- **Exercise description**
Check each line of the data for "версия" and select those that have it.
=== Begin Enclosure ===
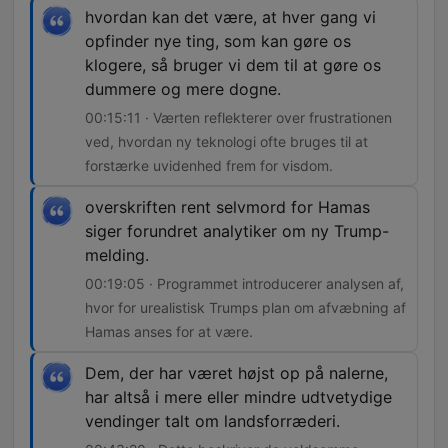
hvordan kan det være, at hver gang vi
opfinder nye ting, som kan gøre os
klogere, så bruger vi dem til at gøre os
dummere og mere dogne.
00:15:11 · Værten reflekterer over frustrationen
ved, hvordan ny teknologi ofte bruges til at
forstærke uvidenhed frem for visdom.
overskriften rent selvmord for Hamas
siger forundret analytiker om ny Trump-
melding.
00:19:05 · Programmet introducerer analysen af,
hvor for urealistisk Trumps plan om afvæbning af
Hamas anses for at være.
Dem, der har været højst op på nalerne,
har altså i mere eller mindre udtvetydige
vendinger talt om landsforræderi.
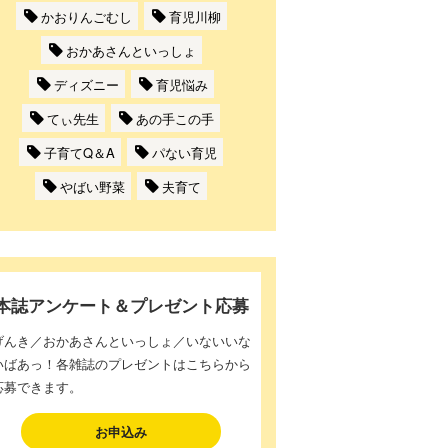
かおりんごむし
育児川柳
おかあさんといっしょ
ディズニー
育児悩み
てぃ先生
あの手この手
子育てQ＆A
パない育児
やばい野菜
夫育て
本誌アンケート＆プレゼント応募
げんき／おかあさんといっしょ／いないいな
いばあっ！各雑誌のプレゼントはこちらから
応募できます。
お申込み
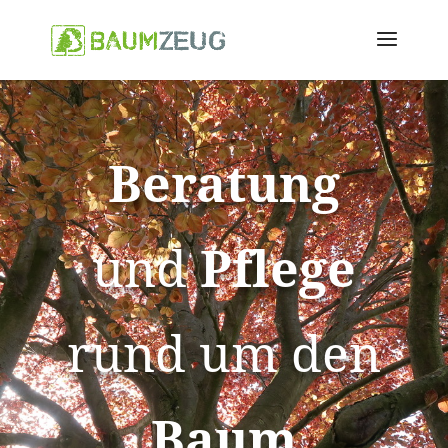
Beratung
und
Pflege
rund um den
Baum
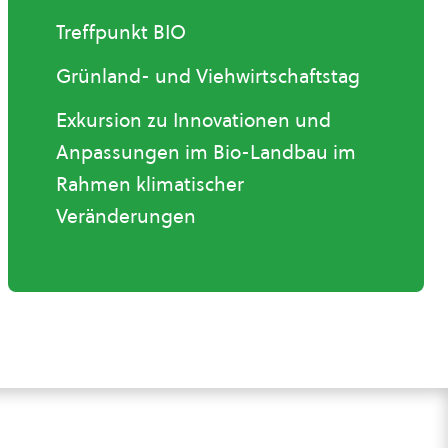
Treffpunkt BIO
Grünland- und Viehwirtschaftstag
Exkursion zu Innovationen und
Anpassungen im Bio-Landbau im
Rahmen klimatischer
Veränderungen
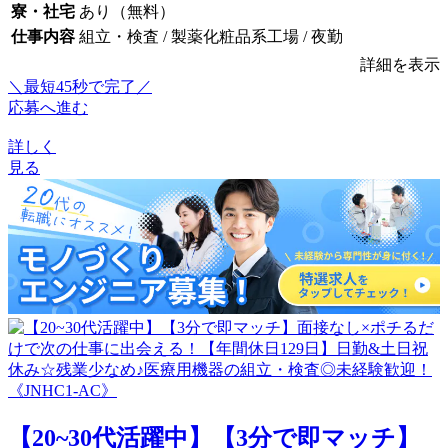
寮・社宅
あり（無料）
仕事内容
組立・検査 / 製薬化粧品系工場 / 夜勤
詳細を表示
＼最短45秒で完了／
応募へ進む
詳しく
見る
【20~30代活躍中】【3分で即マッチ】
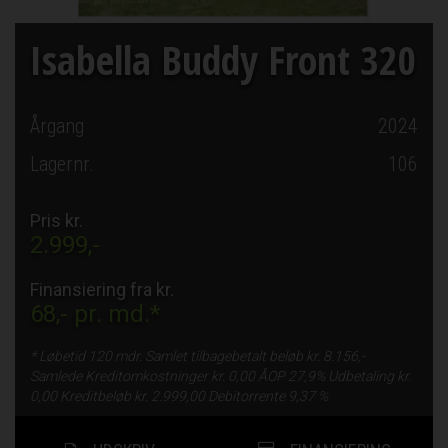
Isabella Buddy Front 320
Årgang
2024
Lagernr.
106
Pris kr.
2.999,-
Finansiering fra kr.
68,-
pr. md.*
* Løbetid
120 mdr.
Samlet tilbagebetalt beløb kr.
8.156,-
Samlede Kreditomkostninger kr.
0,00
ÅOP
27,9%
Udbetaling kr.
0,00
Kreditbeløb kr.
2.999,00
Debitorrente
9,37 %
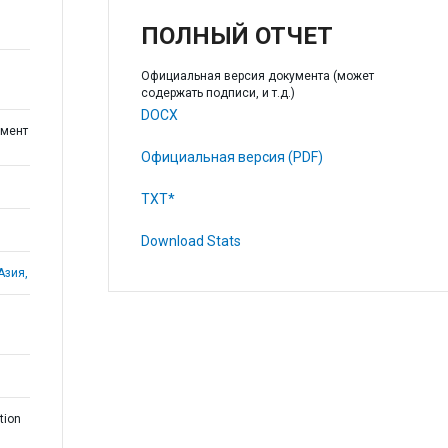
ПОЛНЫЙ ОТЧЕТ
Официальная версия документа (может
содержать подписи, и т.д.)
DOCX
мент
Официальная версия (PDF)
TXT*
Download Stats
Азия,
tion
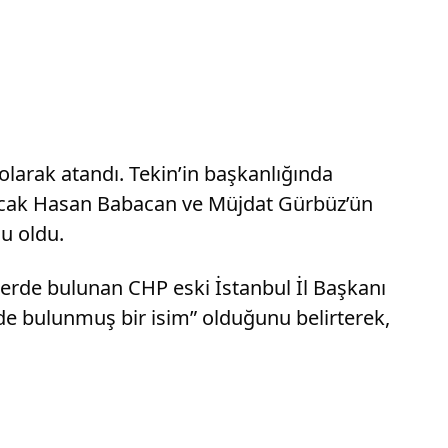
olarak atandı. Tekin’in başkanlığında
Ancak Hasan Babacan ve Müjdat Gürbüz’ün
u oldu.
rde bulunan CHP eski İstanbul İl Başkanı
ede bulunmuş bir isim” olduğunu belirterek,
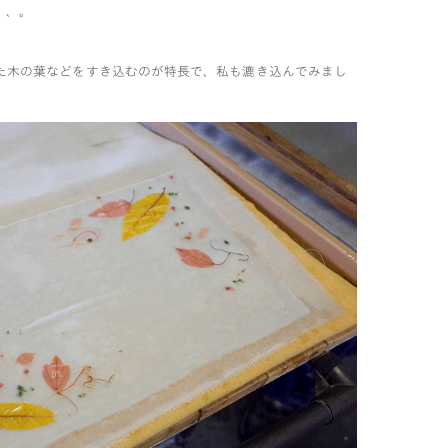
、、。
た木の葉などをすき込むのが特長で、私も漉き込んでみまし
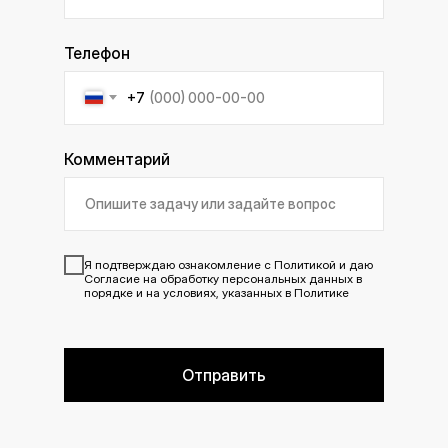
Телефон
+7
Комментарий
Я подтверждаю ознакомление с
Политикой
и даю
Согласие
на обработку персональных данных в
порядке и на условиях, указанных в Политике
Отправить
=== End Enclosure ===
- **Task answer**
Официальная версия документа (может
Официальная версия (PDF)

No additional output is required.